Busia spent his final years as a lecturer in sociology at Oxford University. Busia's scholarly contribution proved valuable, not only intrinsically, but also for what it has done for the African seeking his identity after centuries of colonial rule. Of the colonial period, Busia wrote that "physical enslavement is tragic enough; but the mental and spiritual bondage that makes people despise their own culture is much worse, for it makes them lose self-respect and, with it, faith in themselves." Part of the intellectual liberation in Africa has come through the systematic analysis of African institutions by Africans; Busia's major study, The Position of the Chief in the Modern Political System of the Ashanti (1951), was a ground breaker in this regard. Moreover, Busia personalized the commitment to freedom of the African intellectual, and his writings on the relevance of democratic institutions to modern Africa found a wide audience.

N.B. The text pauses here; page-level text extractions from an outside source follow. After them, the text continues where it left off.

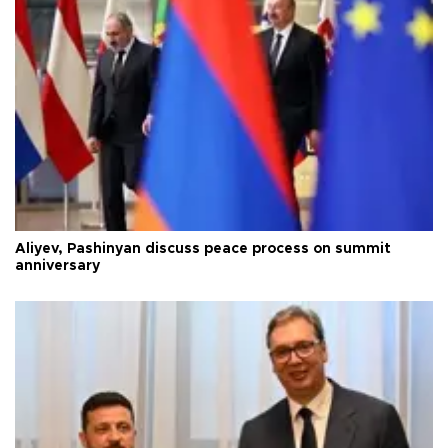
Aliyev, Pashinyan discuss peace process on summit
anniversary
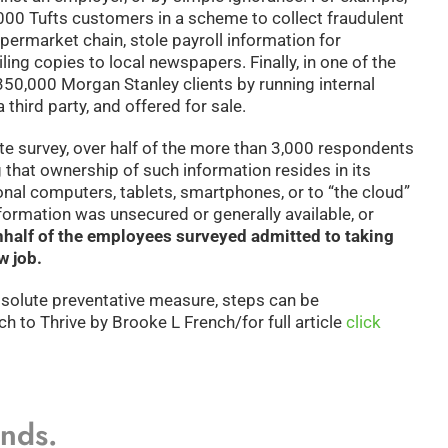
,000 Tufts customers in a scheme to collect fraudulent
upermarket chain, stole payroll information for
ng copies to local newspapers. Finally, in one of the
350,000 Morgan Stanley clients by running internal
third party, and offered for sale.
te survey, over half of the more than 3,000 respondents
 that ownership of such information resides in its
onal computers, tablets, smartphones, or to “the cloud”
nformation was unsecured or generally available, or
n
half of the employees surveyed admitted to taking
w job.
bsolute preventative measure, steps can be
h to Thrive by Brooke L French/for full article
click
ands.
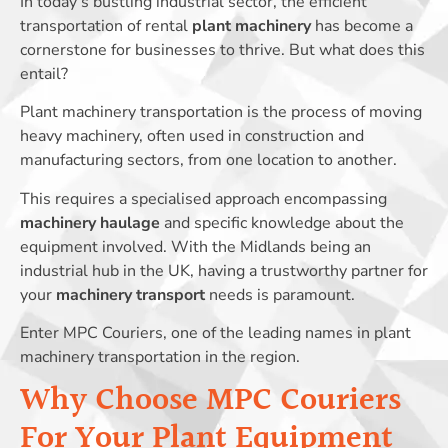
In today’s bustling industrial sector, the efficient
transportation of rental
plant machinery
has become a
cornerstone for businesses to thrive. But what does this
entail?
Plant machinery transportation is the process of moving
heavy machinery, often used in construction and
manufacturing sectors, from one location to another.
This requires a specialised approach encompassing
machinery haulage
and specific knowledge about the
equipment involved. With the Midlands being an
industrial hub in the UK, having a trustworthy partner for
your
machinery transport
needs is paramount.
Enter MPC Couriers, one of the leading names in plant
machinery transportation in the region.
Why Choose MPC Couriers
For Your Plant Equipment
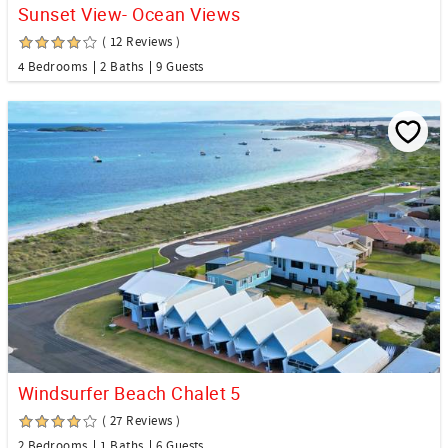
Sunset View- Ocean Views
( 12 Reviews )
4 Bedrooms
2 Baths
9 Guests
Windsurfer Beach Chalet 5
( 27 Reviews )
2 Bedrooms
1 Baths
6 Guests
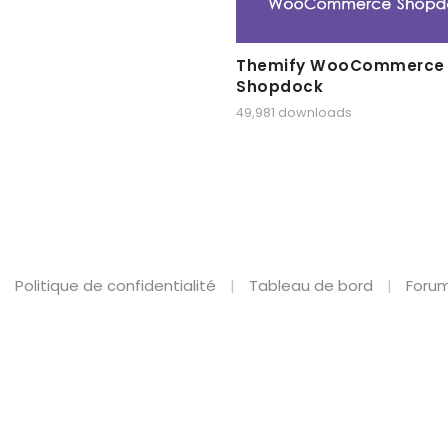
Themify WooCommerce
Shopdock
49,981 downloads
Politique de confidentialité
Tableau de bord
Forum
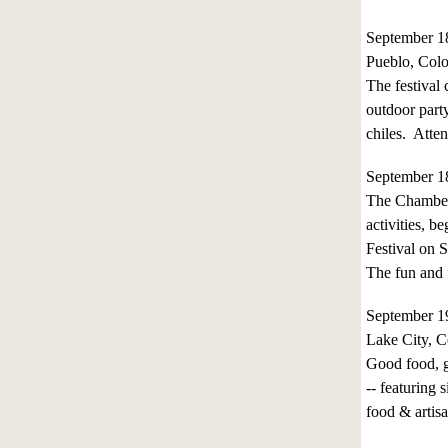
September 1
Pueblo, Col
The festival
outdoor party
chiles. Atte
September 1
The Chamber 
activities, 
Festival on 
The fun and f
September 
Lake City, C
Good food, g
-- featuring
food & artis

He died in London on August 28, 1978.
Further Reading on Kofi Abrefa Busia
Busia's doctoral dissertation, The Position of the Chief in the Modern Political System of the Ashanti: A Study of the Influence of Contemporary Social Changes on Ashanti Political Institutions (1951), remains both his most important scholarly contribution and a standard work. Busia's The Challenge of Africa (1962), written in exile, is a short testimonial to the importance of, and difficulty in, implementing democratic traditions. For an understanding of Busia's political career up to his exile, Dennis Austin, Politics in Ghana, 1946-1960 (1964), is the definitive work. An account of Busia's term as prime minister is contained in Youry Petchenkine, Ghana: In Search of Stability, 1957-1992 (1992). Busia's collected speeches have been compiled by M.K. Akyeampong, Ghana's Struggle for Democracy and Freedom: 1957-1969 (1970-79).